*Input data*
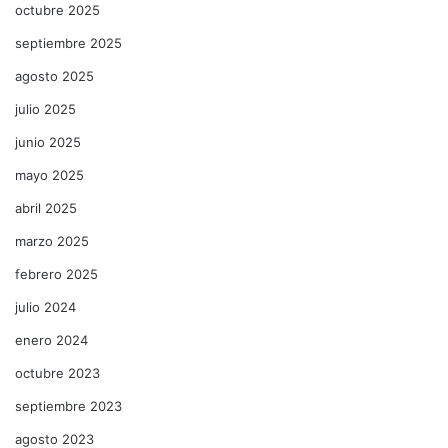
octubre 2025
septiembre 2025
agosto 2025
julio 2025
junio 2025
mayo 2025
abril 2025
marzo 2025
febrero 2025
julio 2024
enero 2024
octubre 2023
septiembre 2023
agosto 2023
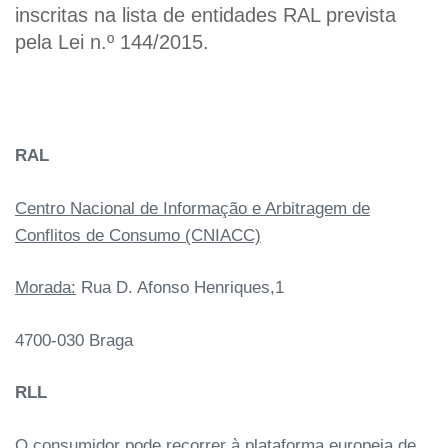
inscritas na lista de entidades RAL prevista
pela Lei n.º 144/2015.
RAL
Centro Nacional de Informação e Arbitragem de
Conflitos de Consumo (CNIACC)
Morada:
Rua D. Afonso Henriques,1
4700-030 Braga
RLL
O consumidor pode recorrer à plataforma europeia de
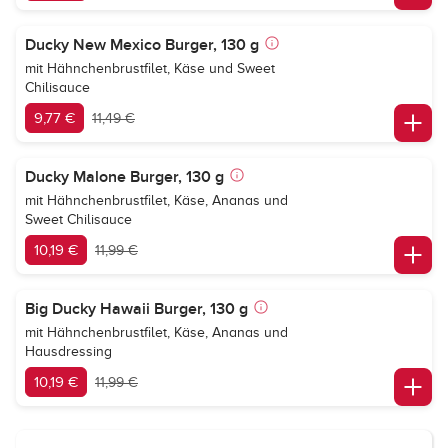
Ducky New Mexico Burger, 130 g
mit Hähnchenbrustfilet, Käse und Sweet
Chilisauce
9,77 €
11,49 €
Ducky Malone Burger, 130 g
mit Hähnchenbrustfilet, Käse, Ananas und
Sweet Chilisauce
10,19 €
11,99 €
Big Ducky Hawaii Burger, 130 g
mit Hähnchenbrustfilet, Käse, Ananas und
Hausdressing
10,19 €
11,99 €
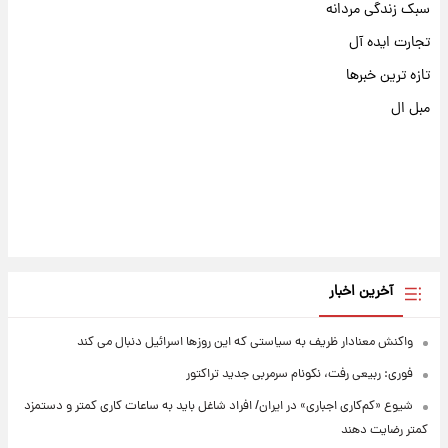
سبک زندگی مردانه
تجارت ایده آل
تازه ترین خبرها
مبل ال
آخرین اخبار
واکنش معنادار ظریف به سیاستی که این روزها اسرائیل دنبال می کند
فوری: ربیعی رفت، نکونام سرمربی جدید تراکتور
شیوع «کم‌کاری اجباری» در ایران/ افراد شاغل باید به ساعات کاری کمتر و دستمزد
کمتر رضایت دهند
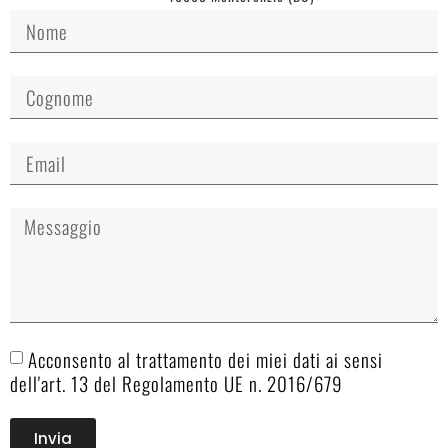
Acconsento al trattamento dei miei dati ai sensi
dell'art. 13 del Regolamento UE n. 2016/679
Invia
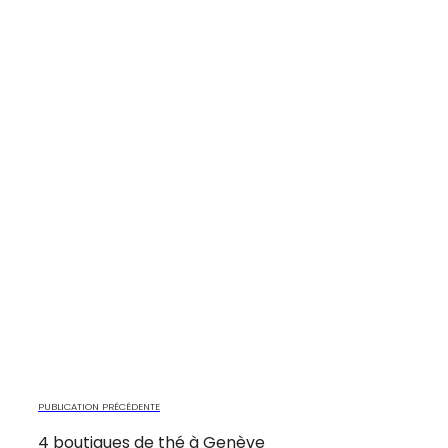
PUBLICATION PRÉCÉDENTE
4 boutiques de thé à Genève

*How to complete this task*
Find how many lines in the records contain the string "کمتر", then give the number alone.

*Exercise result*
2